The behaviors associated with illness are different depend upon individuals even if Patients complaints same symptoms and have same disease. Understanding the patterns of those behaviors become one of the important elements in determining the diagnostic and treatment approaches and treatment compliance. The sick role plays a essencial part in abnormal illness behavior.

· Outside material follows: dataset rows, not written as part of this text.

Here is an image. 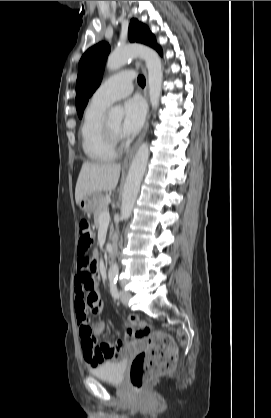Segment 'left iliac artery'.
<instances>
[{
    "label": "left iliac artery",
    "mask_w": 271,
    "mask_h": 418,
    "mask_svg": "<svg viewBox=\"0 0 271 418\" xmlns=\"http://www.w3.org/2000/svg\"><path fill=\"white\" fill-rule=\"evenodd\" d=\"M110 293L114 299L119 298V291L117 288V280H110Z\"/></svg>",
    "instance_id": "obj_1"
}]
</instances>
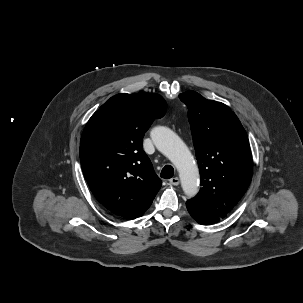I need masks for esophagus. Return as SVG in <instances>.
<instances>
[{"label": "esophagus", "instance_id": "esophagus-1", "mask_svg": "<svg viewBox=\"0 0 303 303\" xmlns=\"http://www.w3.org/2000/svg\"><path fill=\"white\" fill-rule=\"evenodd\" d=\"M169 183L173 186H178L180 183V180L178 177H173L169 180Z\"/></svg>", "mask_w": 303, "mask_h": 303}]
</instances>
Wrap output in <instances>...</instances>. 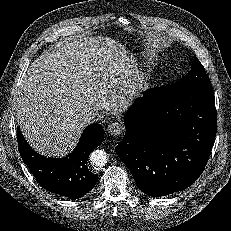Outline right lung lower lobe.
<instances>
[{
    "instance_id": "1",
    "label": "right lung lower lobe",
    "mask_w": 231,
    "mask_h": 231,
    "mask_svg": "<svg viewBox=\"0 0 231 231\" xmlns=\"http://www.w3.org/2000/svg\"><path fill=\"white\" fill-rule=\"evenodd\" d=\"M103 138L102 126L91 124L83 131L72 153L64 158H46L29 146L19 128L17 131L22 160L39 184L50 192L72 199L81 198L96 184L98 175L88 169L87 160Z\"/></svg>"
}]
</instances>
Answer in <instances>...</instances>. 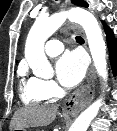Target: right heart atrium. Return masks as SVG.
<instances>
[{"instance_id":"1","label":"right heart atrium","mask_w":117,"mask_h":131,"mask_svg":"<svg viewBox=\"0 0 117 131\" xmlns=\"http://www.w3.org/2000/svg\"><path fill=\"white\" fill-rule=\"evenodd\" d=\"M41 81V87L44 90V92L51 97H56L60 93L59 86L52 80H40Z\"/></svg>"}]
</instances>
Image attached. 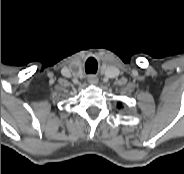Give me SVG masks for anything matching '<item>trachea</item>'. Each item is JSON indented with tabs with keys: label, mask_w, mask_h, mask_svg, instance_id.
<instances>
[{
	"label": "trachea",
	"mask_w": 184,
	"mask_h": 174,
	"mask_svg": "<svg viewBox=\"0 0 184 174\" xmlns=\"http://www.w3.org/2000/svg\"><path fill=\"white\" fill-rule=\"evenodd\" d=\"M86 73H96L97 63L93 59H88L85 64Z\"/></svg>",
	"instance_id": "trachea-1"
}]
</instances>
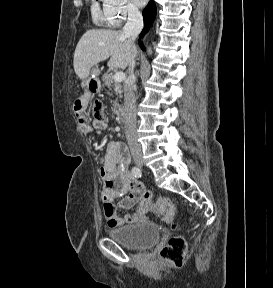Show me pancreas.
<instances>
[{
  "mask_svg": "<svg viewBox=\"0 0 273 288\" xmlns=\"http://www.w3.org/2000/svg\"><path fill=\"white\" fill-rule=\"evenodd\" d=\"M103 86H105L109 90V95L116 96V99L113 101L114 111L116 112L117 107L119 106L118 98L122 97V86L119 82L114 80L112 73H105L102 77ZM114 91V92H113Z\"/></svg>",
  "mask_w": 273,
  "mask_h": 288,
  "instance_id": "cf45deb5",
  "label": "pancreas"
}]
</instances>
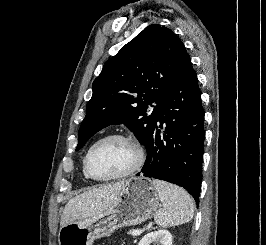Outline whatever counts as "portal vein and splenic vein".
Masks as SVG:
<instances>
[{
    "instance_id": "18ae733b",
    "label": "portal vein and splenic vein",
    "mask_w": 266,
    "mask_h": 245,
    "mask_svg": "<svg viewBox=\"0 0 266 245\" xmlns=\"http://www.w3.org/2000/svg\"><path fill=\"white\" fill-rule=\"evenodd\" d=\"M142 231H133V233H131V235H133V237H138V235H141Z\"/></svg>"
}]
</instances>
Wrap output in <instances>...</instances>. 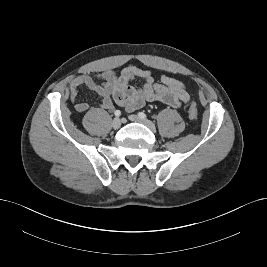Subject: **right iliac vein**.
<instances>
[{
	"label": "right iliac vein",
	"instance_id": "right-iliac-vein-1",
	"mask_svg": "<svg viewBox=\"0 0 267 267\" xmlns=\"http://www.w3.org/2000/svg\"><path fill=\"white\" fill-rule=\"evenodd\" d=\"M121 126V120L120 118H114V120L112 121V127L113 129H118Z\"/></svg>",
	"mask_w": 267,
	"mask_h": 267
}]
</instances>
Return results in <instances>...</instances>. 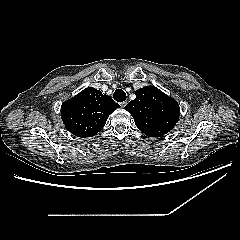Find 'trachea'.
Wrapping results in <instances>:
<instances>
[{
	"mask_svg": "<svg viewBox=\"0 0 240 240\" xmlns=\"http://www.w3.org/2000/svg\"><path fill=\"white\" fill-rule=\"evenodd\" d=\"M113 96L117 102H123L126 100V93L122 89H117Z\"/></svg>",
	"mask_w": 240,
	"mask_h": 240,
	"instance_id": "obj_1",
	"label": "trachea"
}]
</instances>
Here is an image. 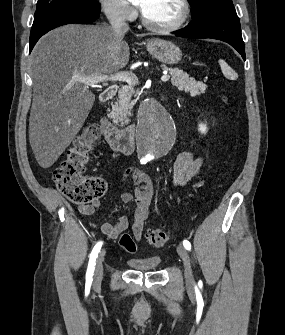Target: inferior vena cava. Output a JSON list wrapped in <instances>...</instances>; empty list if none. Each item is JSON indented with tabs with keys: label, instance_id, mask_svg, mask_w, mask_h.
<instances>
[{
	"label": "inferior vena cava",
	"instance_id": "602c4592",
	"mask_svg": "<svg viewBox=\"0 0 285 335\" xmlns=\"http://www.w3.org/2000/svg\"><path fill=\"white\" fill-rule=\"evenodd\" d=\"M125 10L126 4L125 6H121V8H119V14H112L109 20L111 28H113L114 32H117V34H120V36H124V34H126L129 30V26L125 22V16L124 14H121V12H125Z\"/></svg>",
	"mask_w": 285,
	"mask_h": 335
}]
</instances>
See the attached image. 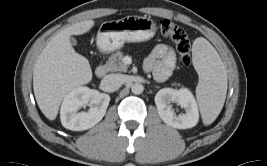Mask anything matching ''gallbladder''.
Listing matches in <instances>:
<instances>
[{
	"instance_id": "bac80fb5",
	"label": "gallbladder",
	"mask_w": 267,
	"mask_h": 166,
	"mask_svg": "<svg viewBox=\"0 0 267 166\" xmlns=\"http://www.w3.org/2000/svg\"><path fill=\"white\" fill-rule=\"evenodd\" d=\"M70 43H71L73 46H75V45H77V40H76L74 37H71V38H70Z\"/></svg>"
}]
</instances>
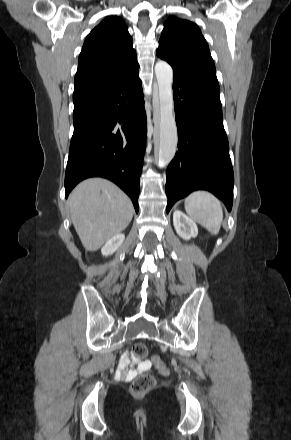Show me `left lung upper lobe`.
Segmentation results:
<instances>
[{
    "label": "left lung upper lobe",
    "instance_id": "left-lung-upper-lobe-1",
    "mask_svg": "<svg viewBox=\"0 0 291 440\" xmlns=\"http://www.w3.org/2000/svg\"><path fill=\"white\" fill-rule=\"evenodd\" d=\"M156 54L173 71L218 83L208 44L196 24L170 16L162 31Z\"/></svg>",
    "mask_w": 291,
    "mask_h": 440
}]
</instances>
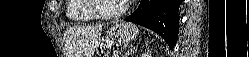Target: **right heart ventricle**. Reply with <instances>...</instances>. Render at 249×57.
<instances>
[{
    "mask_svg": "<svg viewBox=\"0 0 249 57\" xmlns=\"http://www.w3.org/2000/svg\"><path fill=\"white\" fill-rule=\"evenodd\" d=\"M88 0H68L66 7V15L72 21H91L96 16L88 11L86 5Z\"/></svg>",
    "mask_w": 249,
    "mask_h": 57,
    "instance_id": "1",
    "label": "right heart ventricle"
}]
</instances>
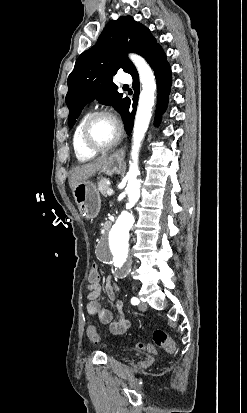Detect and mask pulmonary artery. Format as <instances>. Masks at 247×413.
<instances>
[{"mask_svg": "<svg viewBox=\"0 0 247 413\" xmlns=\"http://www.w3.org/2000/svg\"><path fill=\"white\" fill-rule=\"evenodd\" d=\"M120 75L122 76L115 78V81L118 82V85H124L125 87H128L129 85L133 86L131 84V81L133 79L129 80L130 78L128 75L125 74V70H120Z\"/></svg>", "mask_w": 247, "mask_h": 413, "instance_id": "pulmonary-artery-1", "label": "pulmonary artery"}]
</instances>
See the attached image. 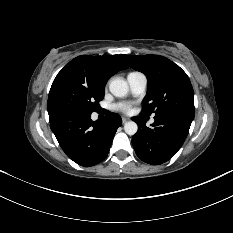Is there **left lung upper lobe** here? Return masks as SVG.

The characteristics of abnormal illness behavior ran be applied to many parts in medicine. In case of the various kinds of functional disorders whose organic foundations are obscure and in applying the cognitive therapy, rehabilitation program and occupational therapy, the assessment and evaluation of the abnormal illness behvior is known to be beneficial. For improving the comprehensive psychiatric treatments which could be applied to the Koreans more effectively in patients with somatoform disorders and other various kinds of neurotic disorders further researches especially on the medico-historical and socio-cultural aspects of the illness behavior should be followed. And understanding the abnormal illness behavior would be helpful in enhancing the medical cost effectiveness.